“Miss Marple is a white-haired old lady with a gentle, appealing manner — Miss Weatherby is a mixture of vinegar and gush. Of the two Miss Marple is much more dangerous.” The Murder at the Vicarage
Miss Marple first came into being in 1927 in The Tuesday Night Club, a short story pulled together into the collection The Thirteen Problems. It was first published in the December 1927 issue of Royal Magazine. Christie never expected Miss Marple to rival Poirot in the public’s affections, but since the publication of The Murder at the Vicarage in 1930, Marple’s first full length novel, readers were hooked.

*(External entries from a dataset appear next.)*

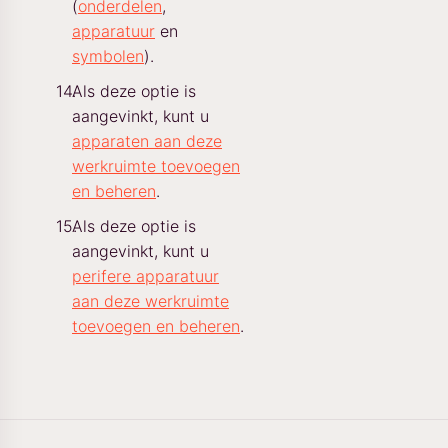
(
onderdelen
,
apparatuur
en
symbolen
).
Als deze optie is
aangevinkt, kunt u
apparaten aan deze
werkruimte toevoegen
en beheren
.
Als deze optie is
aangevinkt, kunt u
perifere apparatuur
aan deze werkruimte
toevoegen en beheren
.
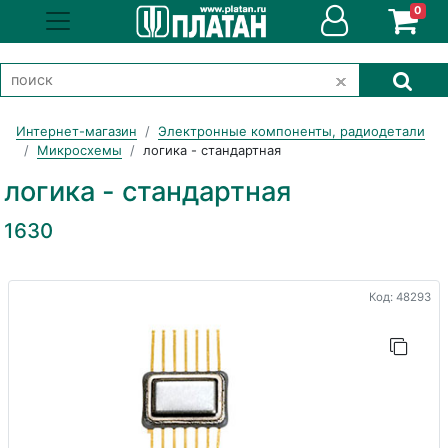
0
Интернет-магазин
Электронные компоненты, радиодетали
Микросхемы
логика - стандартная
логика - стандартная
1630
Код: 48293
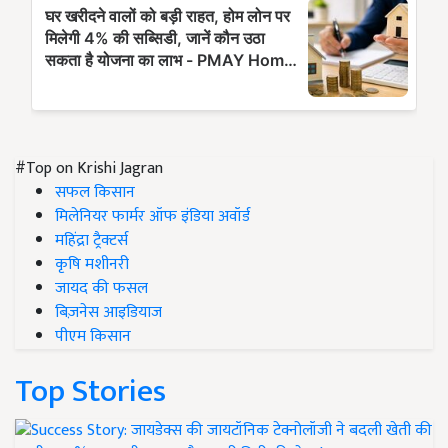
#Top on Krishi Jagran
सफल किसान
मिलेनियर फार्मर ऑफ इंडिया अवॉर्ड
महिंद्रा ट्रैक्टर्स
कृषि मशीनरी
जायद की फसल
बिज़नेस आइडियाज
पीएम किसान
Top Stories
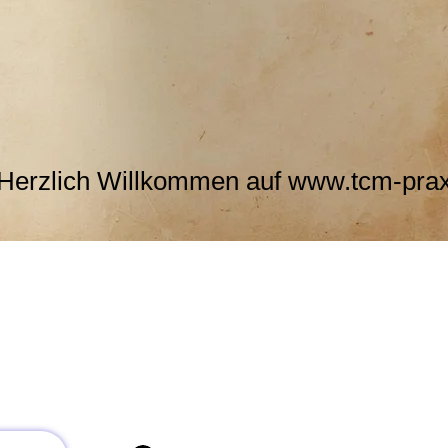
Blogbeiträge "TCM leicht erklärt"
ermin buchen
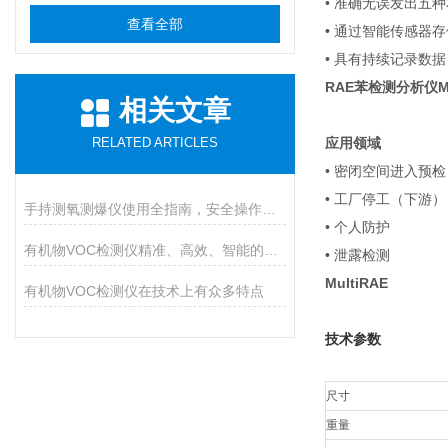
• 准确无误发出五
查看全部
• 通过智能传感器
• 具有持续记录数
RAE苯检测分析仪
M
相关文章
RELATED ARTICLES
应用领域
• 密闭空间进入预检
• 工厂停工（下游）
手持测氧测爆仪使用全指南，安全操作与维护的九大核心要点
• 个人防护
有机物VOC检测仪精准、高效、智能的环境安全守护者
• 泄露检测
MultiRAE
有机物VOC检测仪在技术上有众多特点
技术参数
尺寸
重量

While Agatha Christie acknowledged that her grandmother had been a huge influence on the character, she writes that Miss Marple was “far more fussy and spinsterish than my grandmother ever was. But one thing she did have in common with her – though a cheerful person, she always expected the worst of everyone and everything, and was, with almost frightening accuracy, usually proved right.” Mellowing with appearances (if not with age) Miss Marple graced twelve novels and twenty short stories during her career as an amateur detective, never paid and not always thanked. The Miss Marple of The Thirteen Problems is decidedly more shrewish and Victorian than the later character, who is often more forgiving.

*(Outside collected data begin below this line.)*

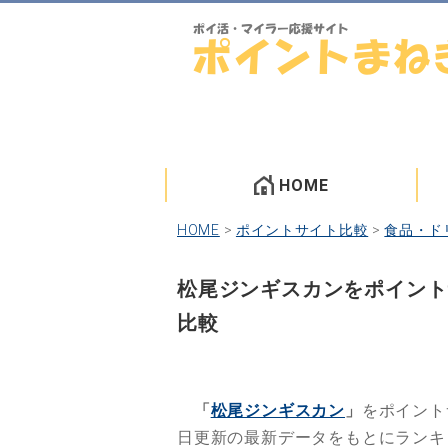
HOME
HOME
>
ポイントサイト比較
>
食品・ド
松尾ジンギスカンをポイント
比較
「
松尾ジンギスカン
」
をポイント
日更新の最新データをもとにラン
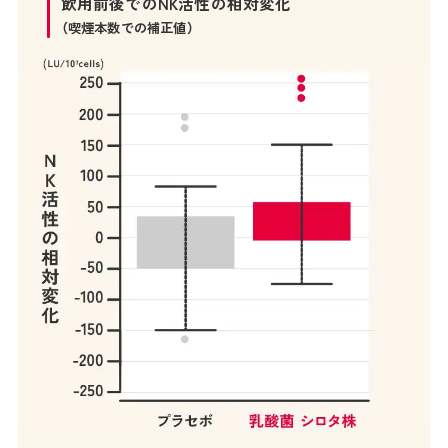
飲用前後でのNK活性の相対変化
（喫煙本数での補正値）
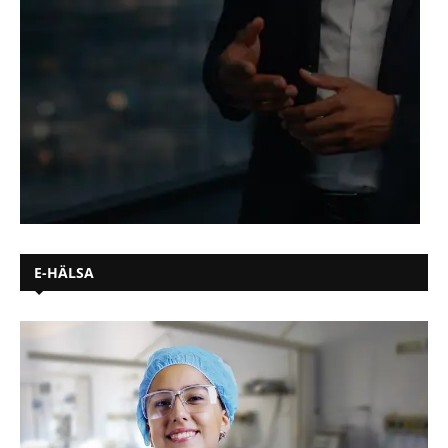
E-HÄLSA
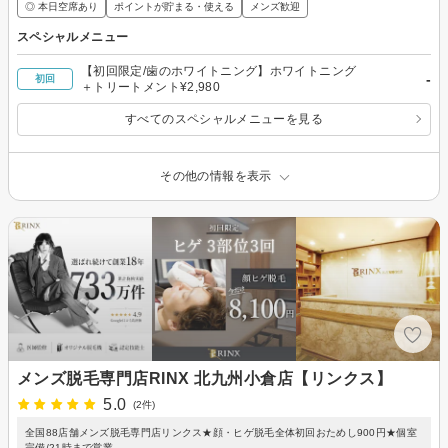
◎ 本日空席あり
ポイントが貯まる・使える
メンズ歓迎
スペシャルメニュー
【初回限定/歯のホワイトニング】ホワイトニング
-
初回
＋トリートメント¥2,980
すべてのスペシャルメニューを見る
その他の情報を表示
メンズ脱毛専門店RINX 北九州小倉店【リンクス】
5.0
(2件)
全国88店舗メンズ脱毛専門店リンクス★顔・ヒゲ脱毛全体初回おためし900円★個室
完備/21時まで営業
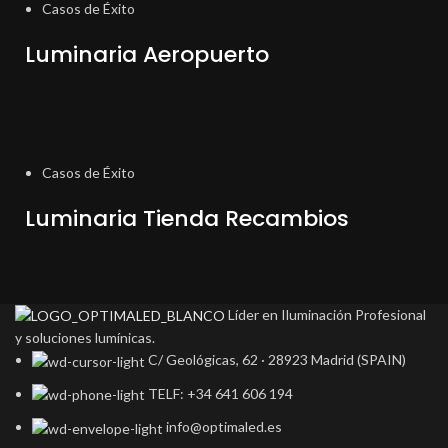
Casos de Éxito
Luminaria Aeropuerto
Casos de Éxito
Luminaria Tienda Recambios
Líder en Iluminación Profesional
y soluciones lumínicas.
C/ Geológicas, 62 · 28923 Madrid (SPAIN)
TELF: +34 641 606 194
info@optimaled.es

Agatha Christie is one of the prime influences of my reading life. She wrote 66 detective novels, and I believe I read them all. I guess one of my favorites would actually be, By the Pricking of My Thumbs, which is a Tommy and Tuppence mystery. I always loved all Christie’s characters, including another one you may not have heard of, Ariadne Oliver, a writer friend of Hercule Poirot, she is large-bosomed and eats quite a lot of apples. I often imagined myself turning into a sort of Ariadne Oliver when I got old.
But, back to Miss Marple. A Miss Marple novel I particularly liked was The Mirror Cracked from Side to Side (and then she died! soooo scary!). It included Miss Marple’s cleaner, Cherry, and I always loved their relationship, as well as Miss Marple’s relationship with her nephew, Raymond. Miss Marple is always very proper, but also kind and wants the best for others, and she reminds me quite a lot of a dear and wonderful nun I once worked for.
The thing about Miss Marple is that she shows her readers that anyone, no matter how small that person’s life may seem, no matter how unimportant to the hustle and bustle of the world he or she may be, can still have a lot to contribute and be quite smart as well, often the smartest person in the room!
Raise a glass of sherry, but only a small one mind you, to Miss Marple.